Tutte queste affermazioni si sono mostrate in ambedue i casi totalmente false; ma intanto sono state ampiamente riprese dai grandi media per giustificare fatti altrimenti assolutamente indifendibili.
www.vittorioagnoletto.it/wp-content/uploads/2010/06/marmaraweapons.gif La foto mostrata dal governo israeliano [attrezzi da cucina e da lavoro] per giustificare come autodifesa il massacro compiuto dai loro soldati. E’ impressionante la similitudine con le foto che la polizia italiana mostrò alla stampa (attrezzi provenienti da un vicino cantiere edile) per sostenere la tesi della presenza dei Black Block nella scuola Diaz.
Quando il potere, qualunque esso sia, deve giustificare un comportamento illegale, illegittimo ed in contrasto con la legge, la strategia che usa è
sempre la stessa:
  • Squalificare i protagonisti agli occhi dell’opinione pubblica che potrebbe solidarizzare con loro o quantomeno rivendicare giustizia.
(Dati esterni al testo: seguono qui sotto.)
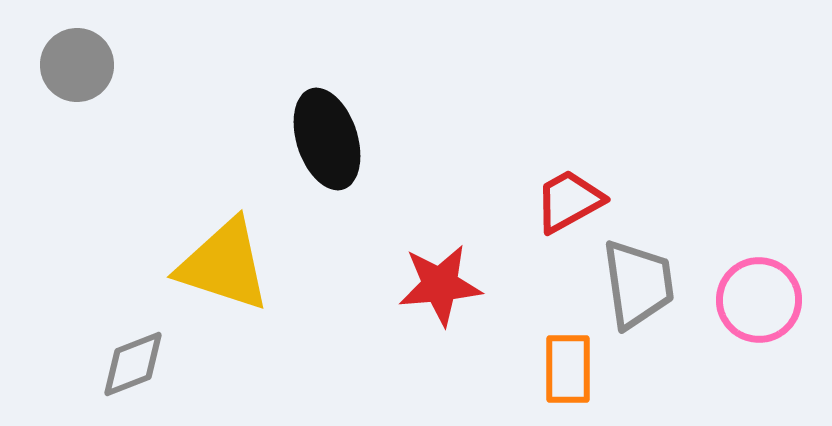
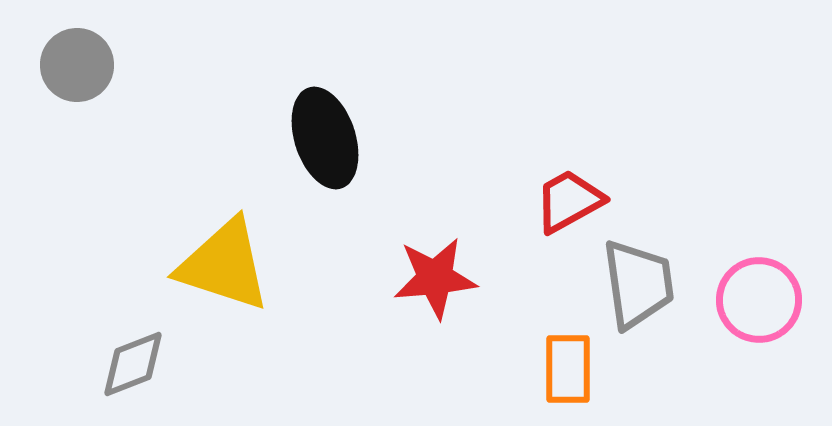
black ellipse: moved 2 px left, 1 px up
red star: moved 5 px left, 7 px up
Questo
    obiettivo è perseguito negando lo status e l’identità collettiva delle vittime e ricorrendo sempre alla categoria del terrorismo/fiancheggiatori
    ampliata all’inverosimile.
  • Invertire la successione dei fatti; trasformare gli aggrediti in aggressori ed invocare la legittima difesa per le forze dell’ordine [questo ad esempio fu il motivo utilizzato per non processare Placanica per l’omicidio di Carlo Giuliani]
  • Costruire prove false da mostrare senza contraddittorio in modo da diffondere una sola versione, almeno nelle ore immediatamente seguenti ai fatti, per cercare di affermare nell’immaginario collettivo una e una sola verità. Ai giornalisti a Genova fu proibito fare domande alla conferenza stampa della questura il 22 luglio e ai media fu reso impossibile contattare qualunque pacifista della Flottilla nelle ore seguenti all’assalto.
  • Garantirsi il controllo e la condiscendenza dei media, operazione per la verità non molto difficile tra i media ufficiali, più complessa nell’epoca dominata da Internet e dalla rete.
  • Garantirsi l’assenza di qualunque voce stonata proveniente dall’interno delle proprie strutture di controllo; in altre parole ottenere la totale omertà da parte di tutti coloro che appartengono, a vario titolo, all’apparato repressivo coinvolto. (Ed infatti la testimonianza, pagata a caro prezzo, di Marco Poggi su quanto avvenne a Bolzaneto fu fondamentale per accreditare le dichiarazioni delle vittime)
Una strategia semplice, spesso efficace, soprattutto nei tempi brevi, ma non sempre invincibile, come dimostrano i processi genovesi. Una strategia che è bene conoscere e far conoscere, per sviluppare nella società anticorpi preventivi in grado di difendersi dalle «verità di Stato».